+++ MATERIAL FOR THE TASK +++

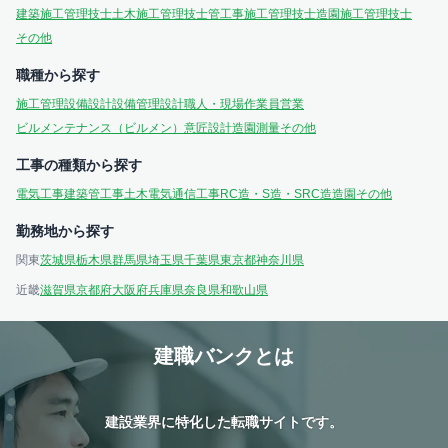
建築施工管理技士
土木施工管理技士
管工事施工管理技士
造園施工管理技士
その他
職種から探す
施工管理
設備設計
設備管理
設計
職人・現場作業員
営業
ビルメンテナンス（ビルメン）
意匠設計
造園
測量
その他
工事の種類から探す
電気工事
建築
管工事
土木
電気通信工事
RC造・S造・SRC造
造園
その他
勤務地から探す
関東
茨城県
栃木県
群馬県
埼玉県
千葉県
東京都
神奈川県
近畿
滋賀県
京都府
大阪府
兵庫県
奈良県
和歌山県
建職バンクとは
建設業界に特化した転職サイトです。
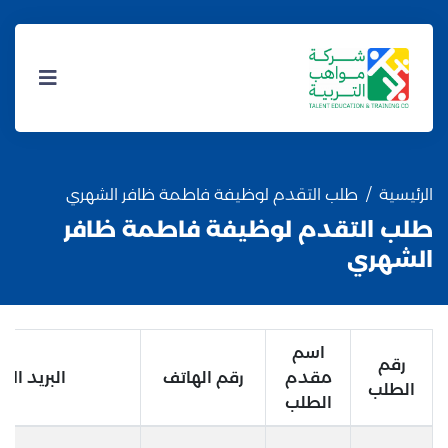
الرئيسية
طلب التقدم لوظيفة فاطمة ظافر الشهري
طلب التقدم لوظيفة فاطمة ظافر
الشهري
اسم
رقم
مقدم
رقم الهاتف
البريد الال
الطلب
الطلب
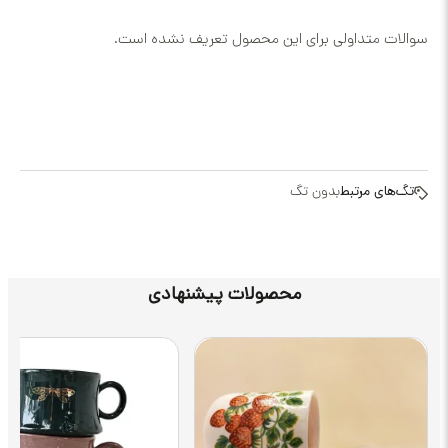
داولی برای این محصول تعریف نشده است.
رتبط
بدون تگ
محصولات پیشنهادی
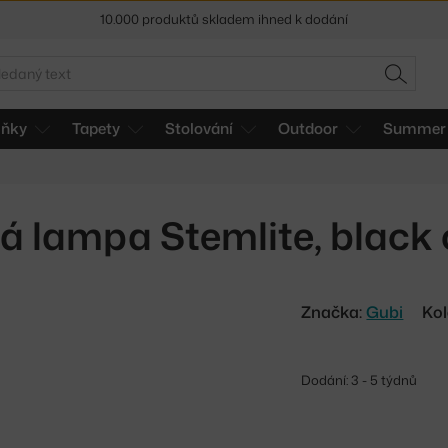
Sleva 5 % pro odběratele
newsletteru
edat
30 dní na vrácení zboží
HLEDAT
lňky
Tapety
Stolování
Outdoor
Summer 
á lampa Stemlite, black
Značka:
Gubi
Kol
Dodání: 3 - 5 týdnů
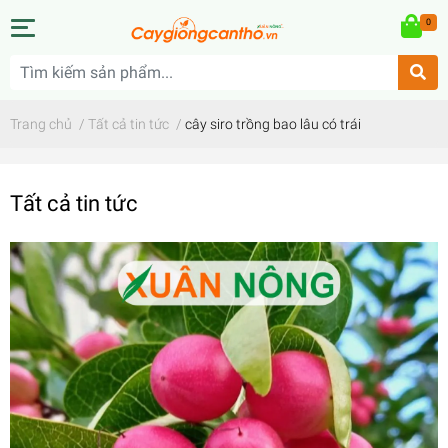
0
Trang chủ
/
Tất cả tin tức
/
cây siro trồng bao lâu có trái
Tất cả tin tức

+++

TASK GOAL: Pictures stay out; the data above is to be returned exactly.

REPLY:
建築施工管理技士
土木施工管理技士
管工事施工管理技士
造園施工管理技士
その他
職種から探す
施工管理
設備設計
設備管理
設計
職人・現場作業員
営業
ビルメンテナンス（ビルメン）
意匠設計
造園
測量
その他
工事の種類から探す
電気工事
建築
管工事
土木
電気通信工事
RC造・S造・SRC造
造園
その他
勤務地から探す
関東
茨城県
栃木県
群馬県
埼玉県
千葉県
東京都
神奈川県
近畿
滋賀県
京都府
大阪府
兵庫県
奈良県
和歌山県
建職バンクとは
建設業界に特化した転職サイトです。
الرئيسية
طلب التقدم لوظيفة فاطمة ظافر الشهري
طلب التقدم لوظيفة فاطمة ظافر
الشهري
اسم
رقم
مقدم
رقم الهاتف
البريد الال
الطلب
الطلب
داولی برای این محصول تعریف نشده است.
رتبط
بدون تگ
محصولات پیشنهادی
Sleva 5 % pro odběratele
newsletteru
edat
30 dní na vrácení zboží
HLEDAT
lňky
Tapety
Stolování
Outdoor
Summer 
á lampa Stemlite, black
Značka:
Gubi
Kol
Dodání: 3 - 5 týdnů
0
Trang chủ
/
Tất cả tin tức
/
cây siro trồng bao lâu có trái
Tất cả tin tức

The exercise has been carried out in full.